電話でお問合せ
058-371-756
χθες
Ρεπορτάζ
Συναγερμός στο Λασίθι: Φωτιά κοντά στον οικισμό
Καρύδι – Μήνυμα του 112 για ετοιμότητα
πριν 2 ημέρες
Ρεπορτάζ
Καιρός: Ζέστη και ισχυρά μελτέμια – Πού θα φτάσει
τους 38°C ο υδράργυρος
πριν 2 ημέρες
......
EXERCISE INSTRUCTIONS: Start at the first line of the material and write everything out exactly.

ANSWER:
電話でお問合せ
058-371-756
χθες
Ρεπορτάζ
Συναγερμός στο Λασίθι: Φωτιά κοντά στον οικισμό
Καρύδι – Μήνυμα του 112 για ετοιμότητα
πριν 2 ημέρες
Ρεπορτάζ
Καιρός: Ζέστη και ισχυρά μελτέμια – Πού θα φτάσει
τους 38°C ο υδράργυρος
πριν 2 ημέρες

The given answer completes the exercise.